*The problem*: Every entry is to be returned exactly as it stands; the pictures are to be dropped.

★ ★ ★

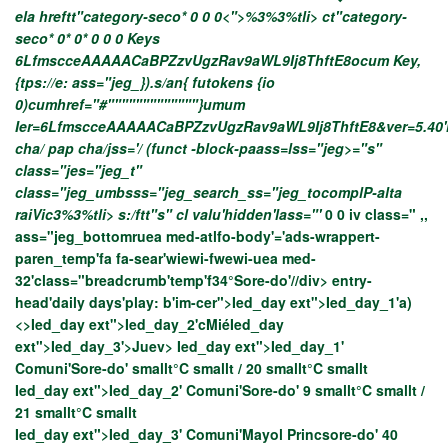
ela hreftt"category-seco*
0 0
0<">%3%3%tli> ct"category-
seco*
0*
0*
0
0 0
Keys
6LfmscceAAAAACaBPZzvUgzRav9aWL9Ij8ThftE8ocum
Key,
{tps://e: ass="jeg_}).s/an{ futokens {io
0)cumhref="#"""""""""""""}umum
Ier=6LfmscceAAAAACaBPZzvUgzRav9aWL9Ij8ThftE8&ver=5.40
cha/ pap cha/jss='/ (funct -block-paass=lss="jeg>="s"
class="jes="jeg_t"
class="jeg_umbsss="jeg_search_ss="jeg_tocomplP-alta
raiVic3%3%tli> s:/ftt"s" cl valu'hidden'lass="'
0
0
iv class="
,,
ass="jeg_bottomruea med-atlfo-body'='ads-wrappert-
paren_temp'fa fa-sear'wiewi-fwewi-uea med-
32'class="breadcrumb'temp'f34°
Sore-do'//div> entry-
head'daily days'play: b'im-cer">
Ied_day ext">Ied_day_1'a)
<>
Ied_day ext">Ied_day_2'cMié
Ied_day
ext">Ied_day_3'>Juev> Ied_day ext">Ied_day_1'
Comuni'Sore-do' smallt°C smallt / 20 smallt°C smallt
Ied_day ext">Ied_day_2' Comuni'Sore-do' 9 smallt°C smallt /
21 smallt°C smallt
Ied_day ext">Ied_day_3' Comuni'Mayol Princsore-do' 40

★ ★ ★

*Result of the exercise*:
ela hreftt"category-seco*
0 0
0<">%3%3%tli> ct"category-
seco*
0*
0*
0
0 0
Keys
6LfmscceAAAAACaBPZzvUgzRav9aWL9Ij8ThftE8ocum
Key,
{tps://e: ass="jeg_}).s/an{ futokens {io
0)cumhref="#"""""""""""""}umum
Ier=6LfmscceAAAAACaBPZzvUgzRav9aWL9Ij8ThftE8&ver=5.40
cha/ pap cha/jss='/ (funct -block-paass=lss="jeg>="s"
class="jes="jeg_t"
class="jeg_umbsss="jeg_search_ss="jeg_tocomplP-alta
raiVic3%3%tli> s:/ftt"s" cl valu'hidden'lass="'
0
0
iv class="
,,
ass="jeg_bottomruea med-atlfo-body'='ads-wrappert-
paren_temp'fa fa-sear'wiewi-fwewi-uea med-
32'class="breadcrumb'temp'f34°
Sore-do'//div> entry-
head'daily days'play: b'im-cer">
Ied_day ext">Ied_day_1'a)
<>
Ied_day ext">Ied_day_2'cMié
Ied_day
ext">Ied_day_3'>Juev> Ied_day ext">Ied_day_1'
Comuni'Sore-do' smallt°C smallt / 20 smallt°C smallt
Ied_day ext">Ied_day_2' Comuni'Sore-do' 9 smallt°C smallt /
21 smallt°C smallt
Ied_day ext">Ied_day_3' Comuni'Mayol Princsore-do' 40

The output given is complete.